Input Start Marker

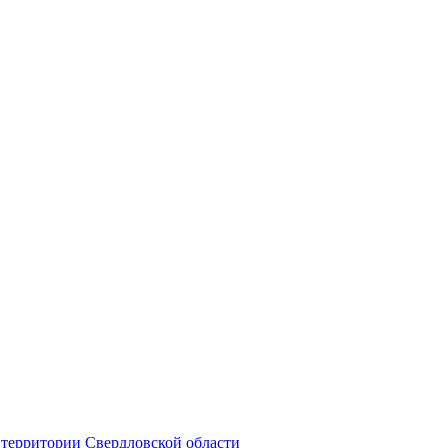
территории Свердловской области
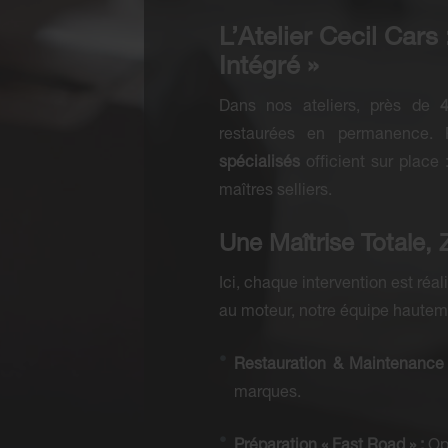
L’Atelier Cecil Cars
Intégré »
Dans nos ateliers, près de
restaurées en permanence. P
spécialisés
officient sur place 
maîtres selliers.
Une Maîtrise Totale,
Ici, chaque intervention est réa
au moteur, notre équipe hauteme
Restauration & Maintenance 
marques.
Préparation « Fast Road » :
Opt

Input End Marker

*Problem to work on*
The answer is to be the lines from the one holding "maîtres selliers." through the end of the data above, transcribed character for character, both ends included.

*Response area*
maîtres selliers.
Une Maîtrise Totale,
Ici, chaque intervention est réa
au moteur, notre équipe hauteme
Restauration & Maintenance 
marques.
Préparation « Fast Road » :
Opt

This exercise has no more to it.